Mapping Urban Multilingualism through Twitter

Enrique Manjavacas & Ben Verhoeven

http://emanjavacas.github.io/slides/

1 Research question

  • How to gain direct insight into actual language use in urban landscapes
  • Linguistic landscaping? (e.g Vanderbroucke 2014)
  • Language use is neither easily observed nor quantified

2 Dataset

2.1 Data collection

 "place":{
    "country":"United States",
    "place_type":"city",
    "country_code":"US",
    "bounding_box":{
        "type":"Polygon",
        "coordinates":[[[-84.647561,37.031352],[-84.564839,37.031352],
                         [-84.564839,37.117608],[-84.647561,37.117608]]]
    },
    "full_name":"Somerset, KY",
    "name":"Somerset",
    "id":"0c610ec760ff6a57"
 }

-> Amsterdam: highly international

-> Antwerp: geographically small but highly multilingual

-> Berlin: large spread and decentralized

-> Brussels: bilingualism

2.2 Dataset size

Mining since December 2014

City Number of tweets Box size
Amsterdam 679205 23,44
Antwerp 415813 83,03
Berlin 691998 45,01
Brussels 497667 46,94
Total 2284683  
  • Twitter API offers access to ~1% tweets
  • Georeferenced tweets constitute 1,6% from the stream (Leetaru et al. 2012)

2.3 Data processing

2.3.1 Language identification

  • Large accuracy needed
  • Twitter’s own identification system is not really trustworthy (speed over reliability)
  • Implementation of the setup in (Lui & Baldwin 2014)
  • Removal of Twitter-specific patterns #hashtags, @usernames, and http://links.co
  • Majority vote on three systems:
langid.py 97 languages
CLD2 > 80 languages
LangDetect 53 languages

2.3.2 Bot detection

angrybot.png

Only known available system is Bot or Not? (no API)

  • Bots are in general more productive than humans (Chu et al. 2010)
  • Bots tweet more evenly distributed across time (ibid.)
  • Look for the 100 accounts with largest number of tweets in the database
  • 16 bots accounting for 209,648 (1/6) tweets in the Berlin subset.

3 Validation

  • Gap between Twitter data and some extern statistic based on real values
  • Difficult to find bias-free dataset of language use in cities

3.1 Problems

Double inference

  • From nationality to native language
  • From native language to actual twitter language

Overrepresentation of prolific users/languages

  • English

Underrepresentation of certain languages

  • National Twitter-usage patterns (e.g Romanian)
  • Illiteracy (minor communities, e.g.
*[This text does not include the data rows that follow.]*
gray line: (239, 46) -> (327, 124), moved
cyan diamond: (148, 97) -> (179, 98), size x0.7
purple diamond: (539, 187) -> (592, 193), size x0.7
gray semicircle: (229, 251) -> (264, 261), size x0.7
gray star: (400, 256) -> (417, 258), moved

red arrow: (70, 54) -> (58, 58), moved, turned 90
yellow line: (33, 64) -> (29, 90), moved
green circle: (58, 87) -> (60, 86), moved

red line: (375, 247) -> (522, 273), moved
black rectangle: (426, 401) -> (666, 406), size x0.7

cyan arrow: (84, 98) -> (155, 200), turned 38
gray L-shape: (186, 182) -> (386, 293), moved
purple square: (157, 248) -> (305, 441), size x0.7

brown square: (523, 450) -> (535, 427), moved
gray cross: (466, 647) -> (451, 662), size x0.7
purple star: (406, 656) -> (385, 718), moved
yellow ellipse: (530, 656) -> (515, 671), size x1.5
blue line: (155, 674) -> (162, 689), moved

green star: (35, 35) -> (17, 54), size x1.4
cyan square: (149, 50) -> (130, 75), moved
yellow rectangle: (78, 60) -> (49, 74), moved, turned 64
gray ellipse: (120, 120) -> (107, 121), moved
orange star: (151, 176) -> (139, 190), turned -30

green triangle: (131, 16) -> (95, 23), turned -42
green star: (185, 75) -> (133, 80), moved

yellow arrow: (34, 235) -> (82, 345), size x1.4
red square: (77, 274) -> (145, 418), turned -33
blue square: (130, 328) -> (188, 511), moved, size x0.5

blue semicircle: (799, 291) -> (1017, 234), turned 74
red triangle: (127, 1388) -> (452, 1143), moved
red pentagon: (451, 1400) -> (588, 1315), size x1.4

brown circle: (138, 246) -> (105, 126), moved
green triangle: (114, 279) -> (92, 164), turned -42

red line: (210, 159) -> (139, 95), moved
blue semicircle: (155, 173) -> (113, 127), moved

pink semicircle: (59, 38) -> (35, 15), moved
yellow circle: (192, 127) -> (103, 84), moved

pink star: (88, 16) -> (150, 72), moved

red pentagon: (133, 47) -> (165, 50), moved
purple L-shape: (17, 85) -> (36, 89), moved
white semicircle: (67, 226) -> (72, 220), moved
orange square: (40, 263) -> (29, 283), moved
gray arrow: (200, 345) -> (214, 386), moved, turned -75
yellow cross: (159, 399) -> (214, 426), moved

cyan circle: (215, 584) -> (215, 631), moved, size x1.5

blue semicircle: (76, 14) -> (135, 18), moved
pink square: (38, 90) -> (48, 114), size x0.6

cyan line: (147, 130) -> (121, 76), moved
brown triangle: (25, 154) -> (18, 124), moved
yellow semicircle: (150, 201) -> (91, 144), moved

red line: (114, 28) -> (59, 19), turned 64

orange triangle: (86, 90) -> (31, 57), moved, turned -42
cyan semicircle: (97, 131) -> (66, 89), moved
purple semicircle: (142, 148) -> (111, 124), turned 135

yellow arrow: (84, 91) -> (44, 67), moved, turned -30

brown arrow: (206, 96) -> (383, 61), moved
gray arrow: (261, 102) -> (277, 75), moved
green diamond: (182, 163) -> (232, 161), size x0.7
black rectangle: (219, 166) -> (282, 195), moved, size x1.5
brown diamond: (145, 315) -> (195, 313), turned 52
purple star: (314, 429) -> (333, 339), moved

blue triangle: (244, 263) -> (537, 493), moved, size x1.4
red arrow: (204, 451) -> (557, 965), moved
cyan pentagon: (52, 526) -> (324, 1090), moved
Somali)

illiteracy.png

(from urbanmovements.co.uk)

3.1.1 Dataset

http://statistik-berlin-brandenburg.de/

"Nationality","District","Migratory_background","Foreigners"
"fr","01 Mitte",782,3262
"fr","0101 Zentrum",385,1478
"fr","010111 Tiergarten Süd",63,218
"fr","01011101 Stülerstraße",9,30
"fr","01011102 Großer Tiergarten",0,3
"fr","01011103 Lützowstraße",35,94
"fr","01011104 Körnerstraße",16,79
"fr","01011105 Nördlicher Landwehrkanal",3,12
"fr","010112 Regierungsviertel",22,103

3.2 Multigroup segregation measures

  • Correlate neighbourhood segregation scores across datasets

3.2.1 Segregation measures

  • Use in segregational studies to compare cities according to income, race…
  • Average difference between disproportionality in organizational unit and total disproportionality all divided by total disproportionality
  • General mathematical definition (as in Reardon & Firebaugh 2002)

\(H = \sum\limits_{j=1}^J \frac{t_j}{TE}(E - E_j)\)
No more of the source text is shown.